Work task: List each line of the data in which the string "Kampus" appears.

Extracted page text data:
- - -
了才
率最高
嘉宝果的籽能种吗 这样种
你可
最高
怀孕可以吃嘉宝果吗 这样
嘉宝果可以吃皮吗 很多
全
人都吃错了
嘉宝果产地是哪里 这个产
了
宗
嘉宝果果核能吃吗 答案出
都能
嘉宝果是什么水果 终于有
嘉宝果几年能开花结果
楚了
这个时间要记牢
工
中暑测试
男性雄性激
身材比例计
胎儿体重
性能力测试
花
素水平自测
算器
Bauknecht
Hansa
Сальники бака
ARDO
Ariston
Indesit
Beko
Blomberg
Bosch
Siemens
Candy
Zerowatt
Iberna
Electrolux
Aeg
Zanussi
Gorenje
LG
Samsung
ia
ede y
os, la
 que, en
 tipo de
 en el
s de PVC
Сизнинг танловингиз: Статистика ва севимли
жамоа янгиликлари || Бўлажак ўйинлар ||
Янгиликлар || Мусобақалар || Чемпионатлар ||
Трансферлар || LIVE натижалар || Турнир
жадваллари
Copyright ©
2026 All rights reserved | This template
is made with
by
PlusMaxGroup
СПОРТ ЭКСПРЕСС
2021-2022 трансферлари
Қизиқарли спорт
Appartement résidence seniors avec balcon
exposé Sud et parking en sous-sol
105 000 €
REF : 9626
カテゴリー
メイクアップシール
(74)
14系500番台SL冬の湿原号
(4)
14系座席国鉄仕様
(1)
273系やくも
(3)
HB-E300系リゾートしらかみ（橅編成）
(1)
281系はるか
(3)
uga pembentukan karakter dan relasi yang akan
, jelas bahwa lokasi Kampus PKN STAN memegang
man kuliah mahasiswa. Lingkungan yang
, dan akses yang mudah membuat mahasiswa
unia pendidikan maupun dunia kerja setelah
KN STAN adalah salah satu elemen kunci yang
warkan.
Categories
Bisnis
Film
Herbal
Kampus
- - -
Answer below:
, jelas bahwa lokasi Kampus PKN STAN memegang
Kampus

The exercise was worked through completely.